### [TASK ITEM]
Take the line with "Les subtilités de la pêche à la carpe…" as the first line and the last line of the data as the final one. Write out those lines exactly, and no others.

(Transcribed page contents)
□ □ □ □
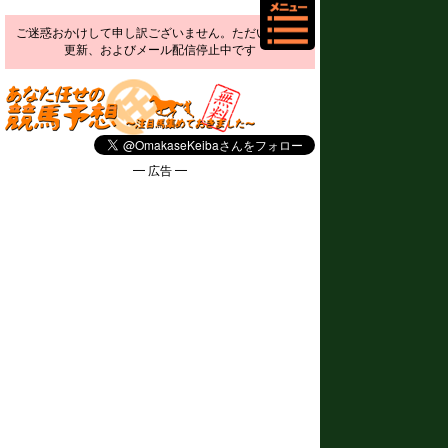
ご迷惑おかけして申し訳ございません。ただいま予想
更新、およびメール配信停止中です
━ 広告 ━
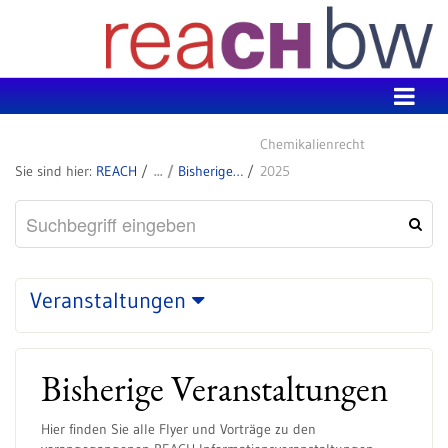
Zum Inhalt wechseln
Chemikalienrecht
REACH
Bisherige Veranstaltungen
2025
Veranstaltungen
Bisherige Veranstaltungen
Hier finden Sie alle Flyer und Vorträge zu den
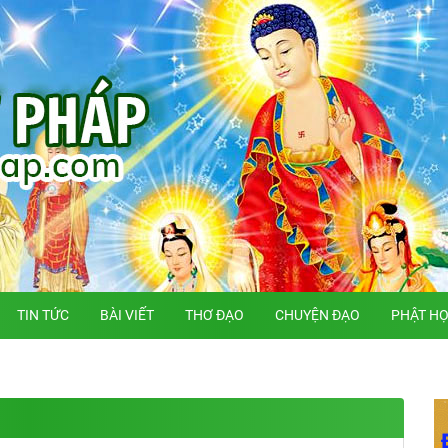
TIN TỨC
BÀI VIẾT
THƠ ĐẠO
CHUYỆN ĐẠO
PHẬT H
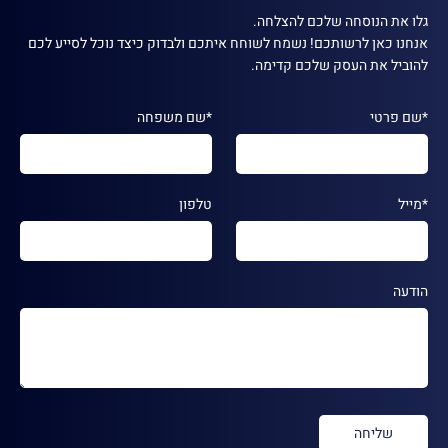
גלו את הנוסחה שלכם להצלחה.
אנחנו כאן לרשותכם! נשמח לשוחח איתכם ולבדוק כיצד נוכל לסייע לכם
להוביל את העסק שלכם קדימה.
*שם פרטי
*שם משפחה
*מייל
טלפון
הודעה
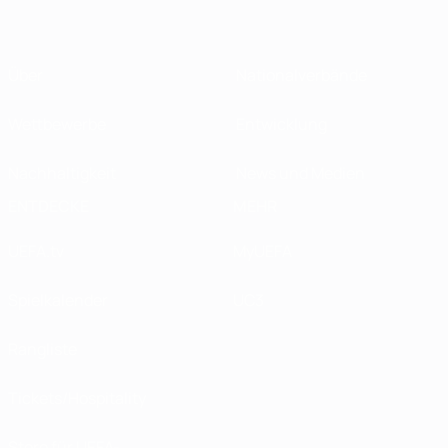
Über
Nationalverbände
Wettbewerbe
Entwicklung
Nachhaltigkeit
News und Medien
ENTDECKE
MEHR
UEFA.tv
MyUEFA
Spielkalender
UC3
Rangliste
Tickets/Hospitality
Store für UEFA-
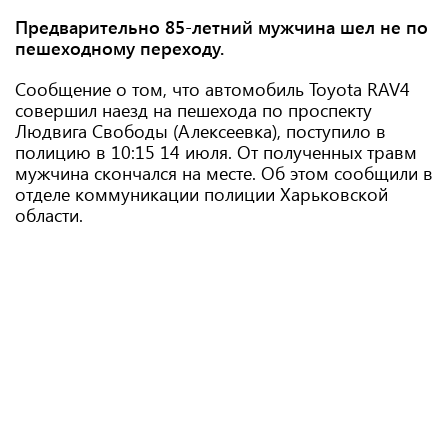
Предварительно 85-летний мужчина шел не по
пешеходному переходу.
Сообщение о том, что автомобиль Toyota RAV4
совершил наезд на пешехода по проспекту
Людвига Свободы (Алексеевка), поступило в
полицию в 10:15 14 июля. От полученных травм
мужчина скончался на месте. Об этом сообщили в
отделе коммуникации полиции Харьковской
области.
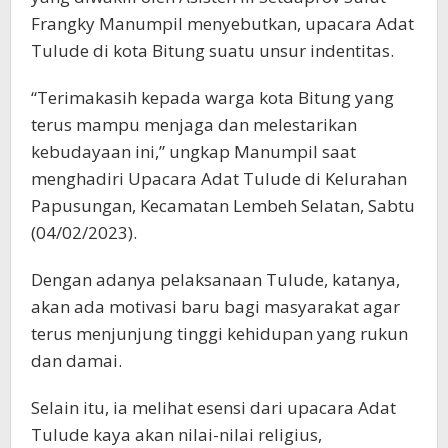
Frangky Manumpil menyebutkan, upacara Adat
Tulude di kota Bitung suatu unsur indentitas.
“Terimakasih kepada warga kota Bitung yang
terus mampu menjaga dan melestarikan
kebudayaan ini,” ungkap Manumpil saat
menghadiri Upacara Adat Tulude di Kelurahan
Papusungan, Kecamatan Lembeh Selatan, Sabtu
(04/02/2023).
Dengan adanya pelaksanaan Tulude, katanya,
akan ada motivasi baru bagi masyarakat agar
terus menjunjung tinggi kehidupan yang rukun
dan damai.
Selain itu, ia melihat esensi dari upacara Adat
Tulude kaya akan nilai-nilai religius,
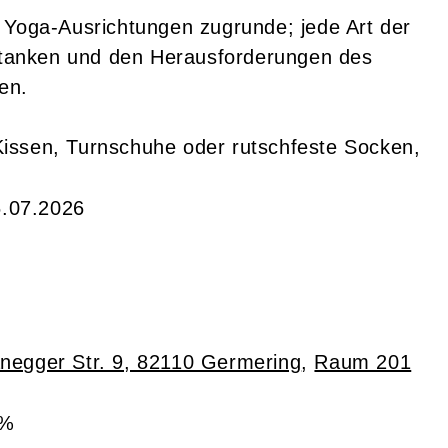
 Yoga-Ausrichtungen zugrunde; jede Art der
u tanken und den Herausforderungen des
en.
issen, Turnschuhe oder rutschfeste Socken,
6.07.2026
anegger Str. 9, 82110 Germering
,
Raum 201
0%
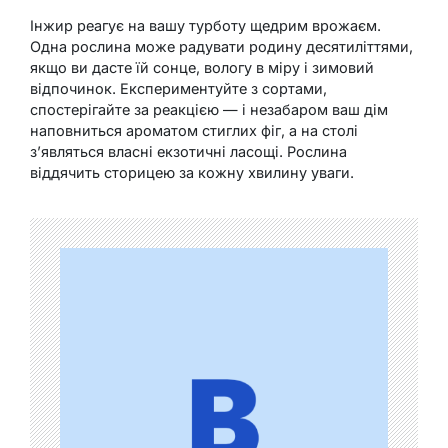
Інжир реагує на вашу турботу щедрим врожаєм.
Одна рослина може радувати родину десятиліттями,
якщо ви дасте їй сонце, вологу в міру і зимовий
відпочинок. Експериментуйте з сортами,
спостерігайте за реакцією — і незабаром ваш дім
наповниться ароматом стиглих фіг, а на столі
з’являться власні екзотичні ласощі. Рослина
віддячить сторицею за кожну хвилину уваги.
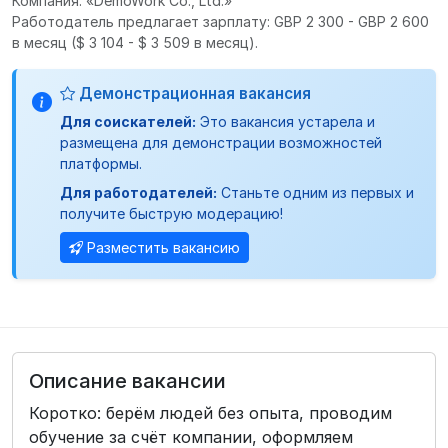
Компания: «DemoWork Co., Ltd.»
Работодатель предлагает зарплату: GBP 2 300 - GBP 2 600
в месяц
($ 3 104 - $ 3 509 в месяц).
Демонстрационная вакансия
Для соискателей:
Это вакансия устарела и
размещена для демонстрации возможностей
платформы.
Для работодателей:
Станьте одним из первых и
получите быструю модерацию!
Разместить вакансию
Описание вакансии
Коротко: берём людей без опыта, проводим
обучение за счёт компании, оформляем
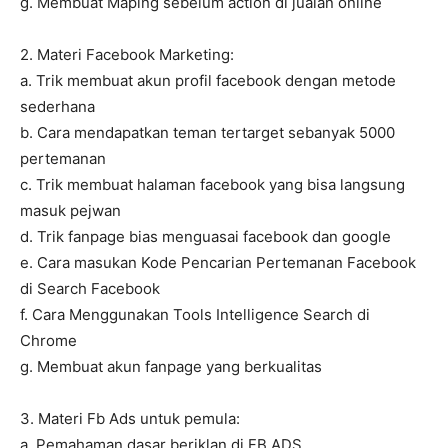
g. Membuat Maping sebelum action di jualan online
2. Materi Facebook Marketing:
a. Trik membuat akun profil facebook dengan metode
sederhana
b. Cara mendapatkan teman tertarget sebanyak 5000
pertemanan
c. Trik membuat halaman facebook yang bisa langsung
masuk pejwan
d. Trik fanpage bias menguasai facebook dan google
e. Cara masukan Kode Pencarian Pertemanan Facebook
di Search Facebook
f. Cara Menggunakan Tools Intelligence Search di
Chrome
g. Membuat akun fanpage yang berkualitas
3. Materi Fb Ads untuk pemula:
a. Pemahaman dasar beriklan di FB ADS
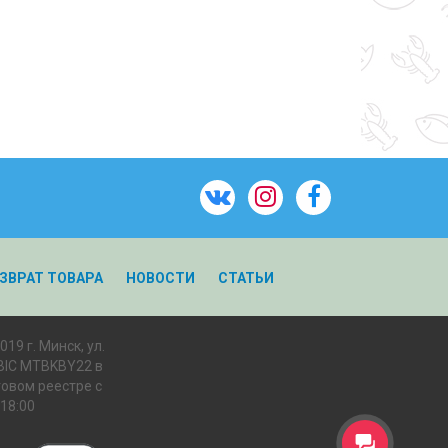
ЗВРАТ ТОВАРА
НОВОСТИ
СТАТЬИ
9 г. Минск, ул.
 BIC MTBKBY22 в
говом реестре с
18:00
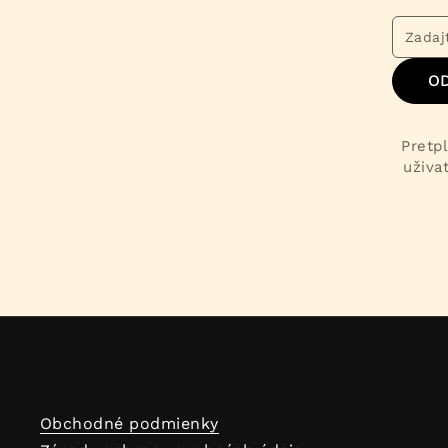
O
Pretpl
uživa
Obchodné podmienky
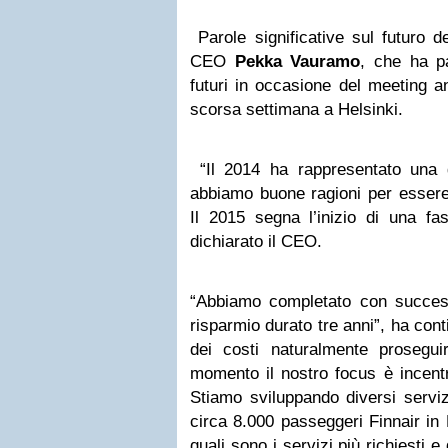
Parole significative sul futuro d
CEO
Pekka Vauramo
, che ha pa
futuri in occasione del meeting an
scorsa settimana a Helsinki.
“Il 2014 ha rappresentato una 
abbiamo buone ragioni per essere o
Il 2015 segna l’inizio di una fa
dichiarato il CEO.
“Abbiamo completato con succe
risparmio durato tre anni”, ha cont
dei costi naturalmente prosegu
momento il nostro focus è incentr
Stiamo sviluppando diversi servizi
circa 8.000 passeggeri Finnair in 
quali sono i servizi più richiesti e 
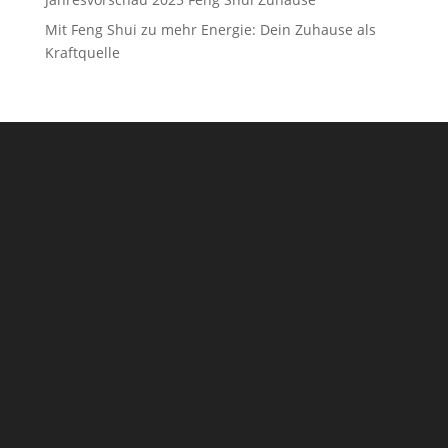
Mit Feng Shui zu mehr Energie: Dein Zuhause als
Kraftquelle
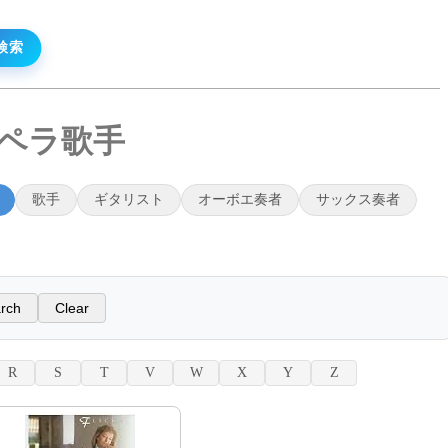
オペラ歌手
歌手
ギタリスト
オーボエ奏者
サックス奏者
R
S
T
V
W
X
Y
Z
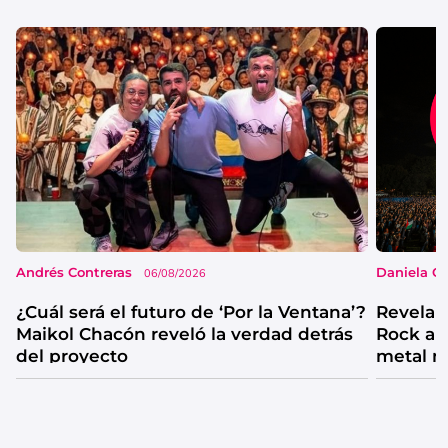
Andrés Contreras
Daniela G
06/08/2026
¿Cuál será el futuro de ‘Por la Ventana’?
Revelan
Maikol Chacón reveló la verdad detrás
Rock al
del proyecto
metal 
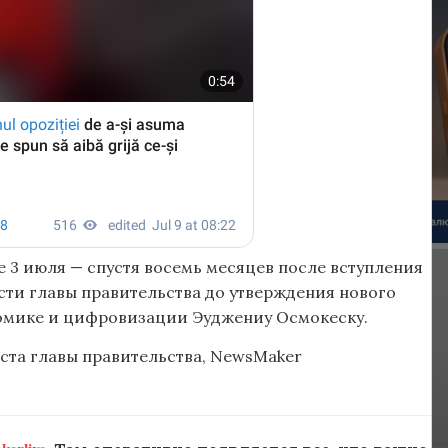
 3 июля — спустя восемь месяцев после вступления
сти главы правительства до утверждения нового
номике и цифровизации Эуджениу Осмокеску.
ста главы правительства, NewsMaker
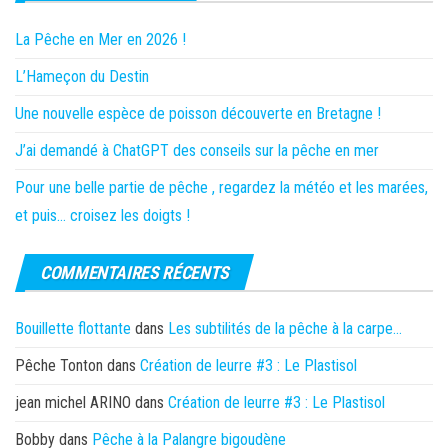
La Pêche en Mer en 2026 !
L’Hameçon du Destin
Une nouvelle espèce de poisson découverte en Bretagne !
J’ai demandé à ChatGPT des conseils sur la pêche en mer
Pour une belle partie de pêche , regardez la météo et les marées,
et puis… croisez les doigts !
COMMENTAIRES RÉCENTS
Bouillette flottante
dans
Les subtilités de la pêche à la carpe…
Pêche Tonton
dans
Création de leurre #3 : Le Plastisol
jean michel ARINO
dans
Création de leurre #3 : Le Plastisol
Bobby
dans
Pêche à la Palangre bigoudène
□ □ □ □
### [REPLY]
Les subtilités de la pêche à la carpe…
Pêche Tonton
dans
Création de leurre #3 : Le Plastisol
jean michel ARINO
dans
Création de leurre #3 : Le Plastisol
Bobby
dans
Pêche à la Palangre bigoudène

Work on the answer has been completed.